In celebration of one of life’s perfect pairings — a beach and a book — PineStraw has produced its summer reading issue every August for over a decade. In that span our contributors have included Frances Mayes, Daniel Wallace, Etaf Rum, Ron Rash, Lee Smith, Clyde Edgerton, Bland Simpson, David Payne, Lee Zacharias, Celia Rivenbark, Michael Parker, Nan Graham, Terri Kirby Erickson, Shelby Stephenson, Fred Chappell, Anthony S. Abbott, Wiley Cash, Ruth Moose, Sam Barbee, Virginia Holman, and Jill McCorkle, to name a few. This year our page-turners are by Valerie Nieman, Brendan Slocumb and Stephen E. Smith and run the gamut from fantasy to thriller to memoir.

And every August we strive to find a cover that celebrates both reading and readers. This year we’re fortunate to be able to feature the work of California artist Michael Stilkey on our cover. The piece is one of Stilkey’s “book sculptures” entitled Self Portrait as Horse, Part Two. In a style reminiscent of German expressionism, Stilkey uses a mix of paint, lacquer, ink and pencil to capture his melancholic, whimsical characters painted on stacks of books, many of which are destined for the recycling bin. Stilkey told the L.A. Times, “Books are dying. There are so many that go to the garbage. It’s crazy. If I can paint on them, I’m giving them a second chance.” His work has been exhibited throughout the United States and around the world including the United Kingdom, Italy, Switzerland, Philippines, Hong Kong and Beijing, China. When the curator of the Rice University Gallery randomly saw his work in a Los Angeles gallery, she flew him to Houston where he created his first large book sculpture. It went viral. “Then I went on a world tour for the next, I don’t know, 15 years,” says Stilkey. “Right place, right idea, right timing. It all aligned.”

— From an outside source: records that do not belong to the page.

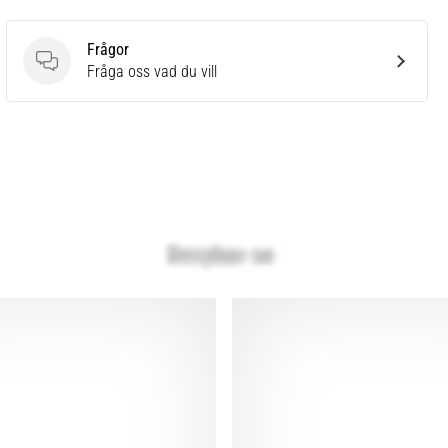
Frågor
Frågor
Fråga oss vad du vill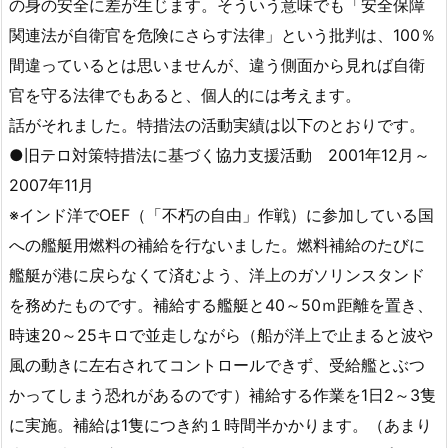
の身の安全に差が生じます。そういう意味でも「安全保障
関連法が自衛官を危険にさらす法律」という批判は、100％
間違っているとは思いませんが、違う側面から見れば自衛
官を守る法律でもあると、個人的には考えます。
話がそれました。特措法の活動実績は以下のとおりです。
●旧テロ対策特措法に基づく協力支援活動 2001年12月～
2007年11月
※インド洋でOEF（「不朽の自由」作戦）に参加している国
への艦艇用燃料の補給を行ないました。燃料補給のたびに
艦艇が港に戻らなくて済むよう、洋上のガソリンスタンド
を務めたものです。補給する艦艇と40～50ｍ距離を置き、
時速20～25キロで並走しながら（船が洋上で止まると波や
風の動きに左右されてコントロールできず、受給艦とぶつ
かってしまう恐れがあるのです）補給する作業を1日2～3隻
に実施。補給は1隻につき約１時間半かかります。（あまり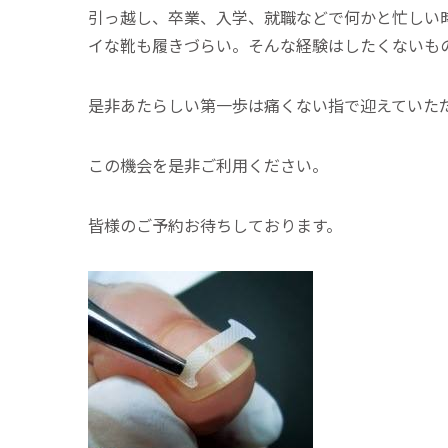
引っ越し、卒業、入学、就職などで何かと忙しい
イな靴も履きづらい。そんな経験はしたくないも
是非あたらしい第一歩は痛くない指で迎えていた
この機会を是非ご利用ください。
皆様のご予約お待ちしております。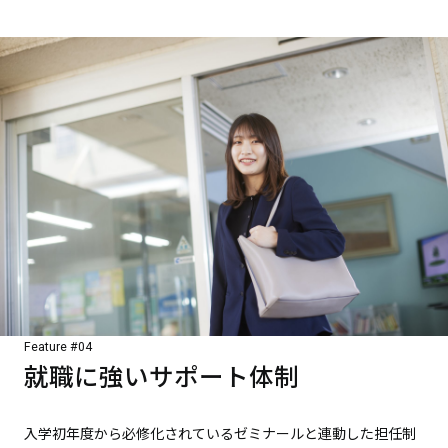
Feature #04
就職に強いサポート体制
入学初年度から必修化されているゼミナールと連動した担任制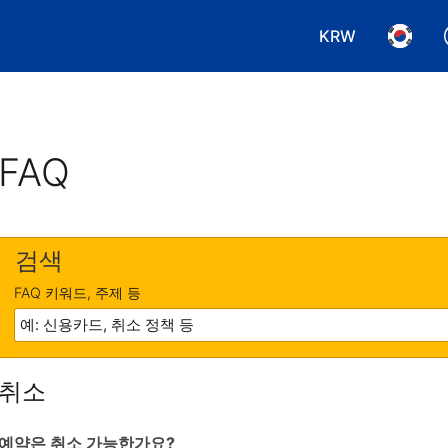
KRW
통화 선택. 현재
언어 선
FAQ
검색
FAQ 키워드, 주제 등
취소
예약은 취소 가능한가요?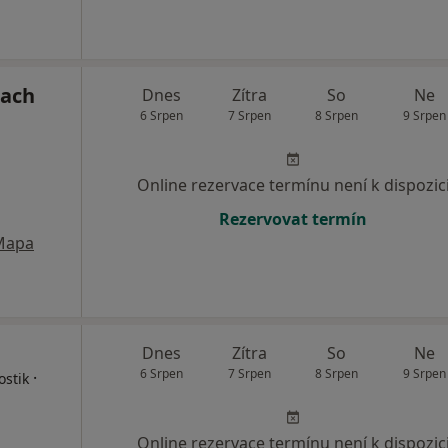
mach
Dnes
Zítra
So
Ne
6 Srpen
7 Srpen
8 Srpen
9 Srpen
Online rezervace termínu není k dispozic
Rezervovat termín
Mapa
Dnes
Zítra
So
Ne
6 Srpen
7 Srpen
8 Srpen
9 Srpen
·
ostik
Online rezervace termínu není k dispozic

In 2018, Stilkey was invited to the World Economic Forum in Davos, Switzerland as a cultural leader where he created a book installation entitled Down to Earth consisting of nearly 8,000 books, standing 27 feet tall and 20 feet wide depicting people from diverse walks of life floating on the music of a pianist. In 2019 at the Starfield Library in South Korea he created his largest piece, a three-sided sculpture made of roughly 15,000 discarded books.

If you want to see more of Stilkey’s artwork, visit his website at mikestilkey.com. In the meantime, stick your toes in the sand and enjoy another August reading issue of PineStraw.